La France est attendue dans le monde. Mais pour cela, il faut, comme je l’ai dit plus haut, que sa nouvelle politique étrangère soit enfin réaliste et claire. Et surtout, comme dans de nombreux domaines, que les actes suivent les belles paroles !

Emmanuel Macron prend il un risque avec une telle déclaration notamment à l'égard des pays qui ont initié l'embargo ?

Objectivement, je ne pense pas. Que pèse concrètement la déclaration du Président français dans le cours des évènements au Levant ? Pas grand-chose. Et puis quel est le risque ? Que l’Arabie saoudite n’honore finalement pas les contrats français ? Nombre d’entre eux ne restent souvent qu’en l’état de promesses, les signatures traînant en longueur depuis parfois plusieurs années…
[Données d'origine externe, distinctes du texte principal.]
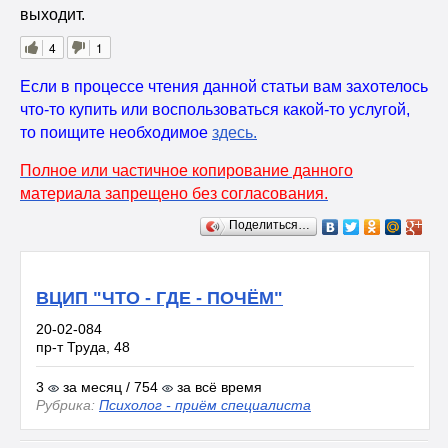
выходит.
4
1
Если в процессе чтения данной статьи вам захотелось
что-то купить или воспользоваться какой-то услугой,
то поищите необходимое
здесь
.
Полное или частичное копирование данного
материала запрещено без согласования.
Поделиться…
ВЦИП "ЧТО - ГДЕ - ПОЧЁМ"
20-02-084
пр-т Труда, 48
3
за месяц / 754
за всё время
Рубрика:
Психолог - приём специалиста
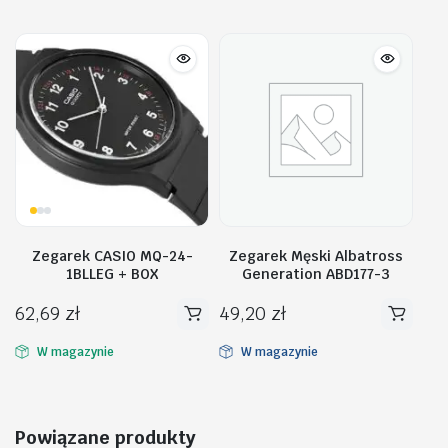
Zegarek CASIO MQ-24-
Zegarek Męski Albatross
1BLLEG + BOX
Generation ABD177-3
62,69
zł
49,20
zł
W magazynie
W magazynie
Powiązane produkty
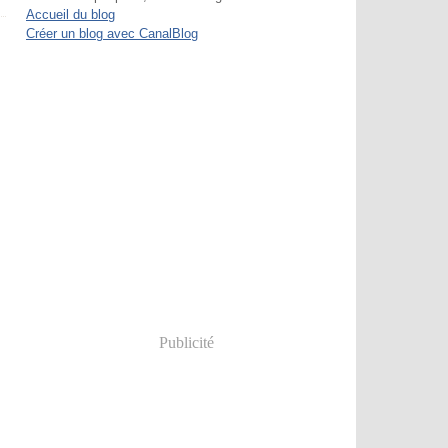
Accueil du blog
Créer un blog avec CanalBlog
Publicité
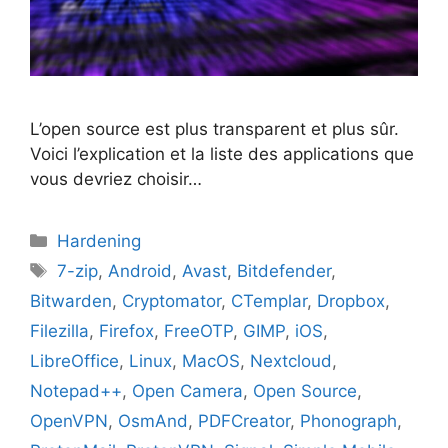
L’open source est plus transparent et plus sûr.
Voici l’explication et la liste des applications que
vous devriez choisir…
Catégories
Hardening
Étiquettes
7-zip
,
Android
,
Avast
,
Bitdefender
,
Bitwarden
,
Cryptomator
,
CTemplar
,
Dropbox
,
Filezilla
,
Firefox
,
FreeOTP
,
GIMP
,
iOS
,
LibreOffice
,
Linux
,
MacOS
,
Nextcloud
,
Notepad++
,
Open Camera
,
Open Source
,
OpenVPN
,
OsmAnd
,
PDFCreator
,
Phonograph
,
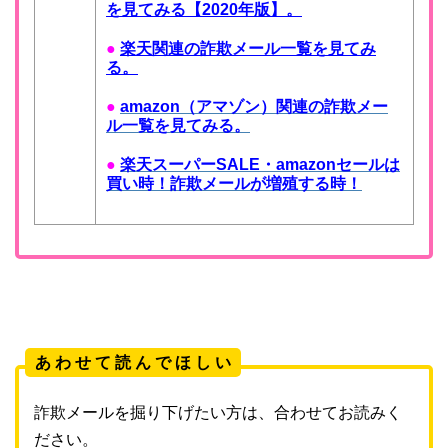
を見てみる【2020年版】。
●
楽天関連の詐欺メール一覧を見てみ
る。
●
amazon（アマゾン）関連の詐欺メー
ル一覧を見てみる。
●
楽天スーパーSALE・amazonセールは
買い時！詐欺メールが増殖する時！
あ わ せ て 読 ん で ほ し い
詐欺メールを掘り下げたい方は、合わせてお読みく
ださい。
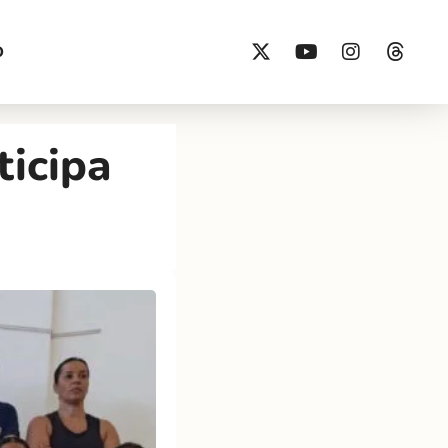
O
ticipa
Certes, la déclaration d’Emmanuel Macron à propos de la levée « le plus rapidement possible » des « mesures d'embargo affectant les populations du Qatar », n’est certainement qu’un élément de langage diplomatique (très maladroit) de plus. Toutefois, tout le monde garde à l’esprit les importants investissements du richissime Etat gazier en France et notamment le dernier épisode footballistique de cet été, avec l’achat faramineux par le PSG, propriété du Qatar, de la star brésilienne Neymar. De fait, avec les propos du Président français vendredi dernier, l’image de la France, dans les Chancelleries arabes comme dans les opinions publiques, risque, une nouvelle fois encore, d’être écornée. Comme d’ailleurs le confirment les premiers retours en ma possession, aux yeux de beaucoup, Paris semble « se coucher de nouveau devant l’argent qatari »… C’est triste.

Pourtant, afin de retrouver notre influence, notre rayonnement et surtout pour nos propres intérêts sécuritaires, il est impératif de reconsidérer nos relations ambiguës avec certains Etats. Je ne dis pas qu’il faille rompre de manière brutale nos relations avec les monarchies du Golfe. Nous devons parler à tout le monde (à l’inverse de nos précédentes politiques). En l’occurrence, il serait intéressant de profiter de leur isolement et de leurs « faiblesses » actuelles, pour revoir nos rapports avec elles (comme, une fois de plus, le font actuellement Washington et Moscou). Nous avons toujours besoin de leurs relatives influences, de leurs renseignements sur des groupes qu’elles connaissent malheureusement trop bien et de tous leurs réseaux dans la région. Pour autant, quitte à perdre à court terme certains avantages commerciaux, notre attitude envers ces Etats devrait changer pour devenir beaucoup plus raisonnable, ferme et souveraine et donc, beaucoup plus « virile » ! Nous en serions d’autant plus respectés et donc écoutés.